森岡 隆 和歌山工業高等専門学校
William Faulknerの描く貧乏白人の多くは,藤や糸杉が茂るフレンチマンズ・ベンドのような,丘の麓の水はけの悪い地域に住んでいる。その一方で彼は,松が茂る丘の高台で自給自足の生活をする貧乏白人の姿も描いており,本研究ではこの松林の丘,とくにヨクナパトーファ郡(以下「ヨクナパトーファ」)内の松林の丘に住む貧乏白人について論考する。
ジェファソン郊外のマッカラム農園やその周辺,さらに東部の地域,第4区(Beat Four)に暮らす貧乏白人を取り上げ,松が繁茂するアパラチア山脈南部地域(以下「アパラチア」)に住む人々と,ヨクナパトーファの松林の丘に住む貧乏白人との,間接的ではあるものの,密接な関連性を指摘する。
一部の研究者の間では今なお,Faulknerの描く貧乏白人と,アパラチアの住人たちとが混同されて論じられている。これは貧乏白人のいわゆる「ヒルビリー・イメージ」(hillbilly stereotypes)が,「アパラチアのイメージ」(Appalachian stereotypes)と重なることに起因すると推測される。その誤解によるものか,我が国の『フォークナー全集』の翻訳も,最終期に刊行されたもの以外は,原文の “hill” は「山」と訳されている。けれどもブラウンが指摘するようにミシシッピ州に山はなく,Thomas Sutpenのようなアパラチア出身の者を除き,ヨクナパトーファの貧乏白人はアパラチアに代表される山の人々と直接結びつくものではない。

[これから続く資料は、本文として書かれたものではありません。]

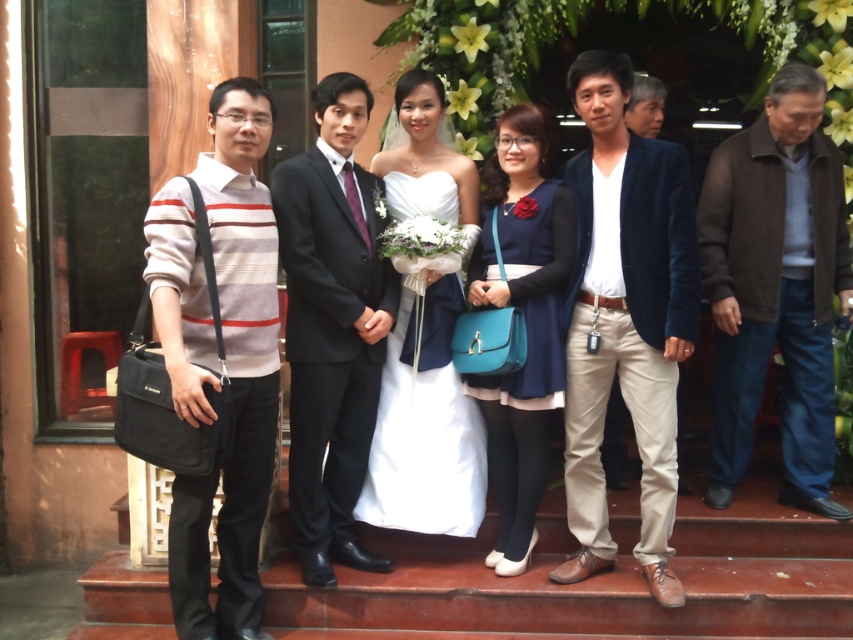 Is velvet blue blazer at center thinner than brown woolen jacket at right?

Yes, velvet blue blazer at center is thinner than brown woolen jacket at right.

Does velvet blue blazer at center appear under brown woolen jacket at right?

Yes, velvet blue blazer at center is below brown woolen jacket at right.

Between point (647, 209) and point (718, 330), which one is positioned in front?

Point (647, 209) is in front.

This screenshot has width=853, height=640. What are the coordinates of `velvet blue blazer at center` in the screenshot? It's located at (625, 317).

Between point (236, 148) and point (310, 220), which one is positioned behind?

Point (310, 220)

Is striped sweater at left positioned at the back of black satin suit at center?

No, striped sweater at left is in front of black satin suit at center.

Who is more forward, (260, 106) or (339, 253)?

Point (260, 106) is more forward.

Identify the location of striped sweater at left. This screenshot has height=640, width=853. (233, 376).

Can you confirm if brown woolen jacket at right is thinner than black satin suit at center?

Incorrect, brown woolen jacket at right's width is not less than black satin suit at center's.

Does brown woolen jacket at right have a lesser height compared to black satin suit at center?

Yes.

This screenshot has height=640, width=853. What do you see at coordinates (775, 285) in the screenshot?
I see `brown woolen jacket at right` at bounding box center [775, 285].

At what (x,y) coordinates should I click in order to perform the action: click on brown woolen jacket at right. Please return your answer as a coordinate pair (x, y). The height and width of the screenshot is (640, 853). Looking at the image, I should click on (775, 285). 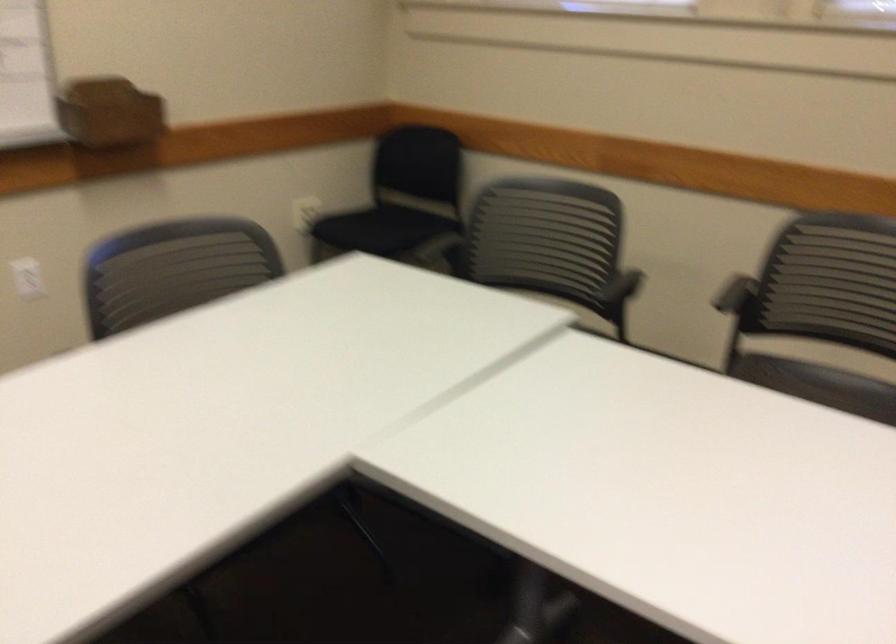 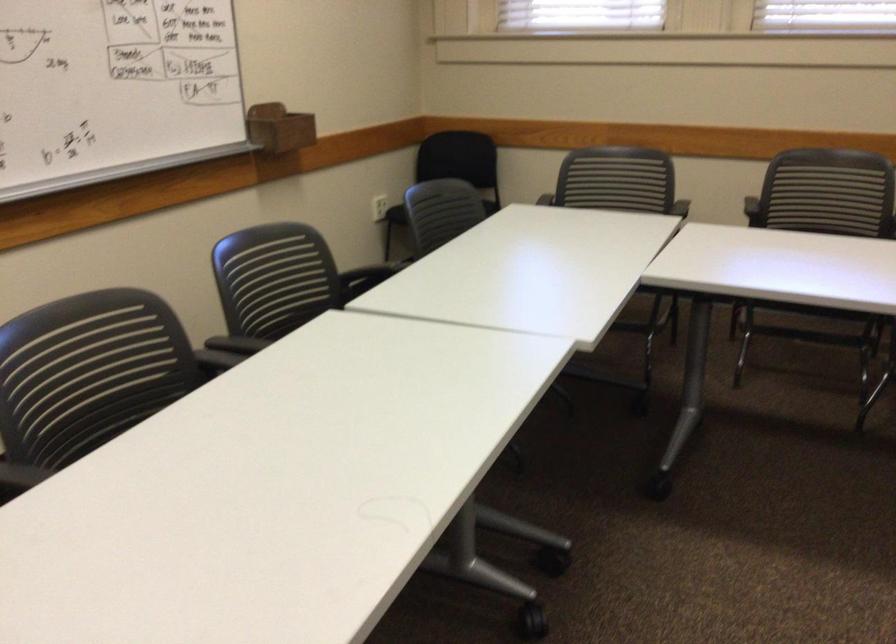 The point at (245, 259) is marked in the first image. Where is the corresponding point in the second image?

(441, 212) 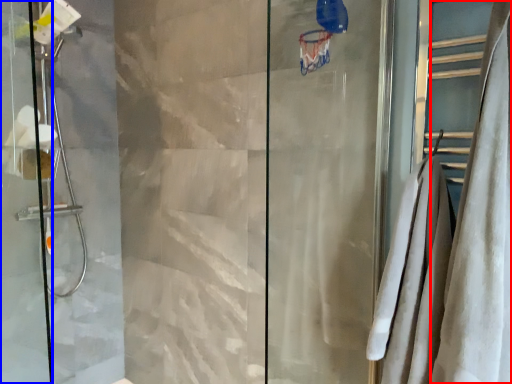 Question: Which object appears closest to the camera in this image, shower curtain (highlighted by a red box) or screen door (highlighted by a blue box)?

Choices:
 (A) shower curtain
 (B) screen door

Answer: (A) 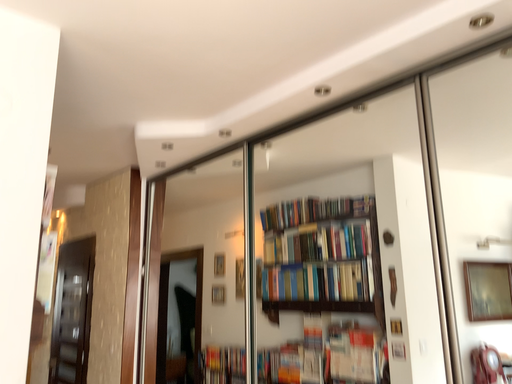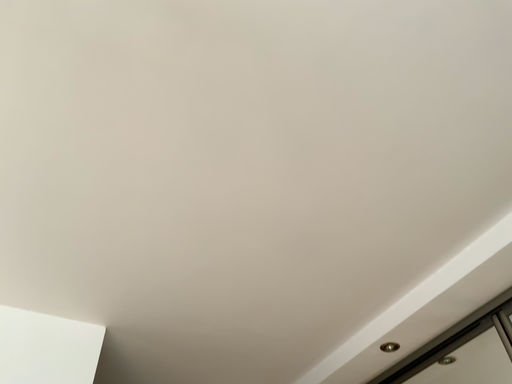 Question: How did the camera likely rotate when shooting the video?

Choices:
 (A) rotated left
 (B) rotated right

Answer: (A) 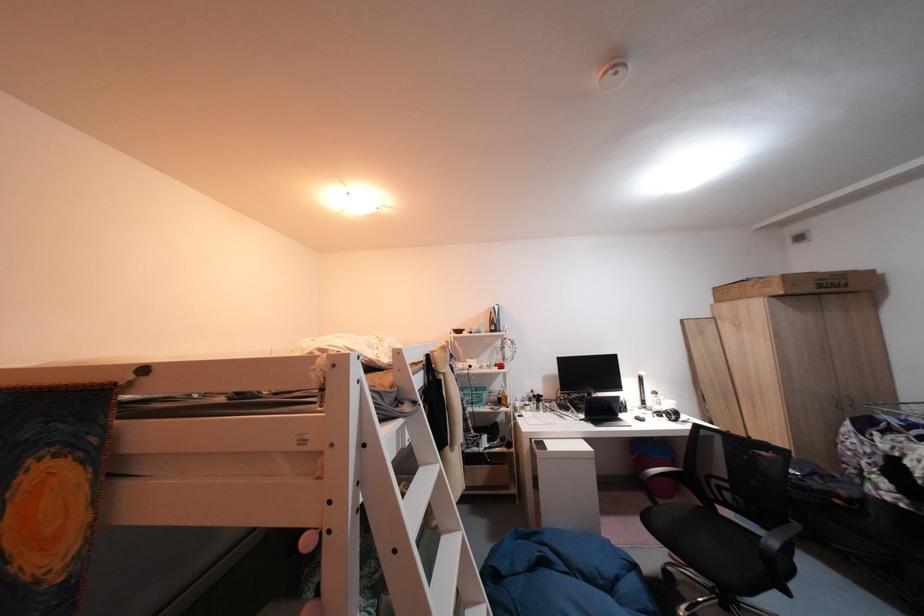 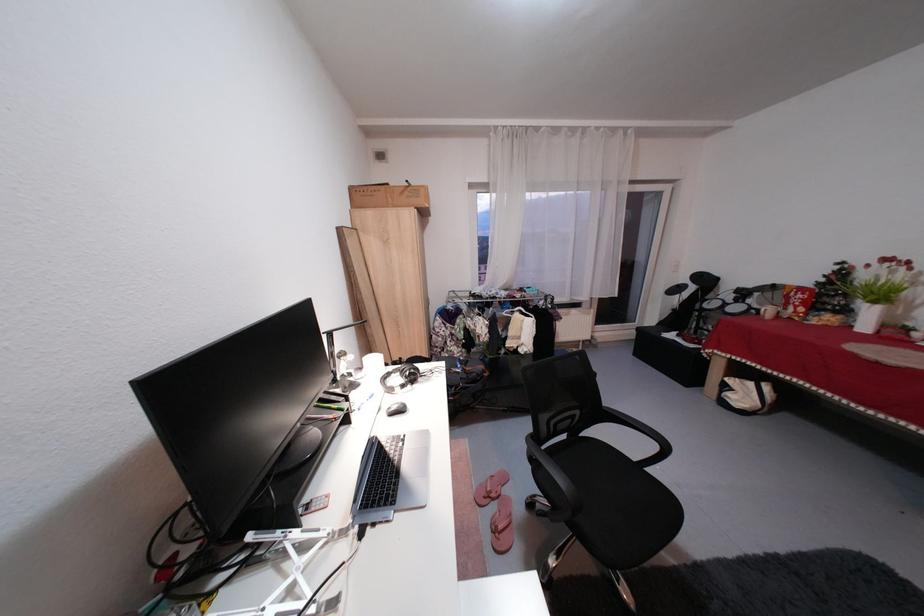 Question: I am providing you with two images of the same scene from different viewpoints. Please identify which objects are invisible in image2.

Choices:
 (A) silver headphones
 (B) pink flip-flop
 (C) wall flush button
 (D) black headphones

Answer: (D) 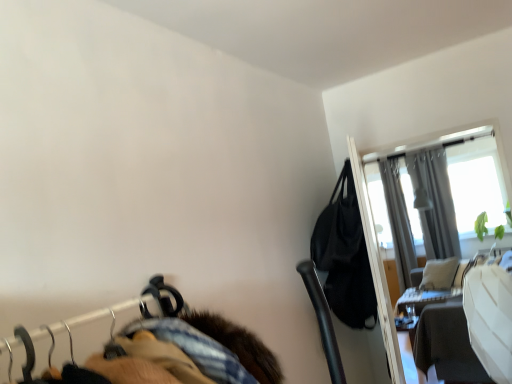 Question: Is black leather bag at upper right positioned far away from wooden table at right?

Choices:
 (A) yes
 (B) no

Answer: (A)

Question: Is wooden table at right at the back of black leather bag at upper right?

Choices:
 (A) no
 (B) yes

Answer: (B)

Question: Is black leather bag at upper right completely or partially outside of wooden table at right?

Choices:
 (A) no
 (B) yes

Answer: (B)

Question: Does black leather bag at upper right have a smaller size compared to wooden table at right?

Choices:
 (A) yes
 (B) no

Answer: (A)

Question: Could you tell me if black leather bag at upper right is turned towards wooden table at right?

Choices:
 (A) no
 (B) yes

Answer: (A)

Question: Considering the relative sizes of black leather bag at upper right and wooden table at right in the image provided, is black leather bag at upper right bigger than wooden table at right?

Choices:
 (A) no
 (B) yes

Answer: (A)

Question: From a real-world perspective, does gray fabric curtain at upper right, the 2th curtain positioned from the left, sit lower than transparent glass screen door at upper right?

Choices:
 (A) no
 (B) yes

Answer: (A)

Question: Is gray fabric curtain at upper right, the 2th curtain positioned from the left, placed right next to transparent glass screen door at upper right?

Choices:
 (A) no
 (B) yes

Answer: (A)

Question: From the image's perspective, does gray fabric curtain at upper right, arranged as the 1th curtain when viewed from the right, appear higher than transparent glass screen door at upper right?

Choices:
 (A) no
 (B) yes

Answer: (B)

Question: Can you confirm if gray fabric curtain at upper right, arranged as the 1th curtain when viewed from the right, is positioned to the left of transparent glass screen door at upper right?

Choices:
 (A) yes
 (B) no

Answer: (B)

Question: Would you say gray fabric curtain at upper right, the 2th curtain positioned from the left, contains transparent glass screen door at upper right?

Choices:
 (A) no
 (B) yes

Answer: (A)

Question: Is gray fabric curtain at upper right, arranged as the 1th curtain when viewed from the right, facing away from transparent glass screen door at upper right?

Choices:
 (A) no
 (B) yes

Answer: (A)

Question: Considering the relative sizes of black leather bag at upper right and gray fabric curtain at upper right, the 1th curtain positioned from the left, in the image provided, is black leather bag at upper right thinner than gray fabric curtain at upper right, the 1th curtain positioned from the left,?

Choices:
 (A) no
 (B) yes

Answer: (A) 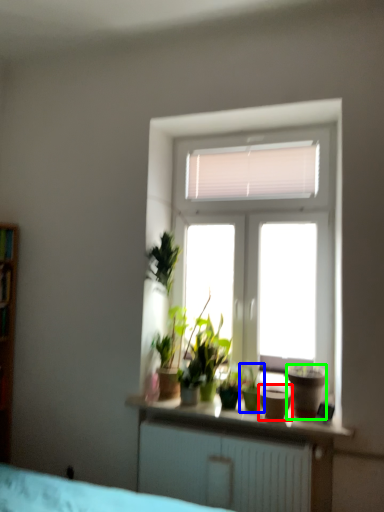 Question: Which is nearer to the flowerpot (highlighted by a red box)? houseplant (highlighted by a blue box) or flowerpot (highlighted by a green box).

Choices:
 (A) houseplant
 (B) flowerpot

Answer: (A) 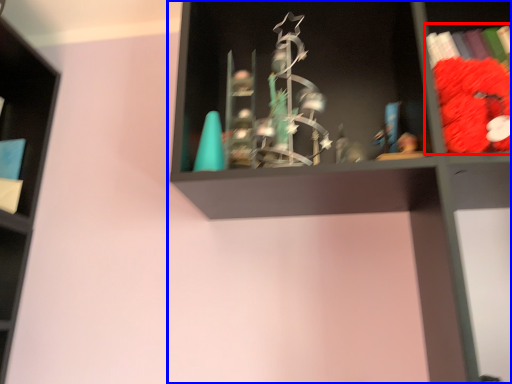 Question: Among these objects, which one is nearest to the camera, book (highlighted by a red box) or shelf (highlighted by a blue box)?

Choices:
 (A) book
 (B) shelf

Answer: (B) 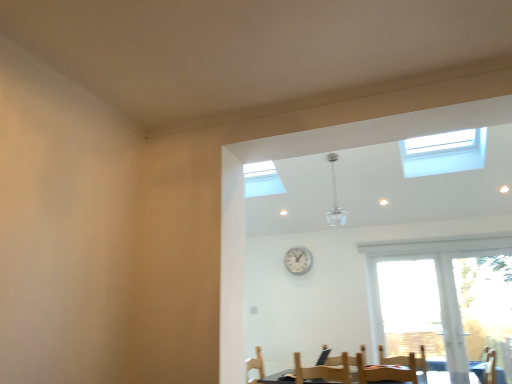 Question: From a real-world perspective, is wooden armchair at lower right under wooden chair at lower center?

Choices:
 (A) yes
 (B) no

Answer: (B)

Question: Can you confirm if wooden armchair at lower right is thinner than wooden chair at lower center?

Choices:
 (A) yes
 (B) no

Answer: (B)

Question: Would you say wooden armchair at lower right is a long distance from wooden chair at lower center?

Choices:
 (A) yes
 (B) no

Answer: (B)

Question: Is wooden armchair at lower right to the left of wooden chair at lower center from the viewer's perspective?

Choices:
 (A) no
 (B) yes

Answer: (A)

Question: Does wooden armchair at lower right have a larger size compared to wooden chair at lower center?

Choices:
 (A) yes
 (B) no

Answer: (A)

Question: From the image's perspective, is wooden armchair at lower right over wooden chair at lower center?

Choices:
 (A) no
 (B) yes

Answer: (A)

Question: Is wooden chair at lower center wider than wooden armchair at lower right?

Choices:
 (A) yes
 (B) no

Answer: (B)

Question: Is the depth of wooden chair at lower center greater than that of wooden armchair at lower right?

Choices:
 (A) yes
 (B) no

Answer: (B)

Question: Is wooden chair at lower center closer to the viewer compared to wooden armchair at lower right?

Choices:
 (A) no
 (B) yes

Answer: (B)

Question: Considering the relative sizes of wooden chair at lower center and wooden armchair at lower right in the image provided, is wooden chair at lower center thinner than wooden armchair at lower right?

Choices:
 (A) yes
 (B) no

Answer: (A)

Question: Does wooden chair at lower center have a larger size compared to wooden armchair at lower right?

Choices:
 (A) no
 (B) yes

Answer: (A)

Question: Can you confirm if wooden chair at lower center is smaller than wooden armchair at lower right?

Choices:
 (A) no
 (B) yes

Answer: (B)

Question: Is silver metallic clock at center bigger than wooden chair at lower center?

Choices:
 (A) yes
 (B) no

Answer: (B) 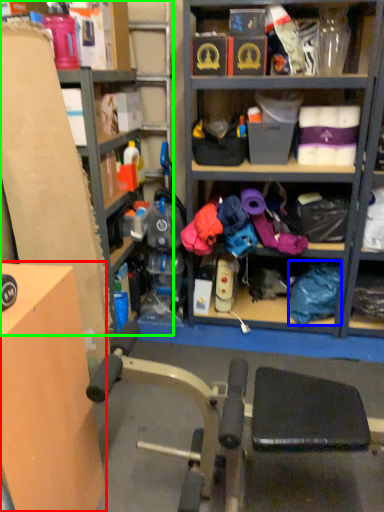 Question: Which object is positioned farthest from table (highlighted by a red box)? Select from clothing (highlighted by a blue box) and shelf (highlighted by a green box).

Choices:
 (A) clothing
 (B) shelf

Answer: (A) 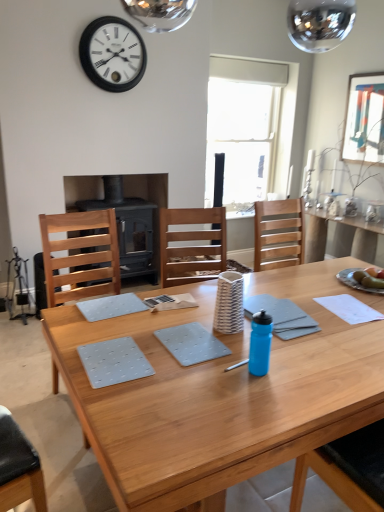 The image size is (384, 512). Identify the location of vacant space in front of blue plastic water bottle at center. (261, 397).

「ヒルビリー・イメージ」とは,ニュー・イングランドの開拓民,アパラチアやオザークなどの山岳地の人々,丘に住む貧乏白人などの要素が混じりあったもので,現在ではおおむね否定的なニュアンスを持つ。他方「アパラチアのイメージ」は,アパラチアにはヴィクトリア朝時代の手工業的な生活と開拓民の生活の両者が残存するとする,やや肯定的なものだ。本研究では,これらのイメージを手がかりに,上述の誤解を出発点として,傷心のYoung Bayardや州徴兵調査官Pearson,冷静沈着なGavinと成長途上のCharles [Chick]が物語の中でそれぞれ感じた,ヨクナパトーファの松林の丘に住む貧乏白人たちへの強い思いを検証する。そのうえで,テキストに表出する語り手の,「白人の他者」(white Others)についての信念を指摘し,それが「ヒルビリー・イメージ」や「アパラチアのイメージ」によっていかに変容するかを考察する。そして最後に,松が繁茂するアパラチアに住む人々と,ヨクナパトーファの松林の丘に住む貧乏白人との,間接的ではあるものの,密接な関連性を示し,本研究の今後の方向性を提案する。
なお本研究で扱う主な作品は,Flags in the Dust,“The Tall Men”,Intruder in the Dust,Knight’s Gambit である。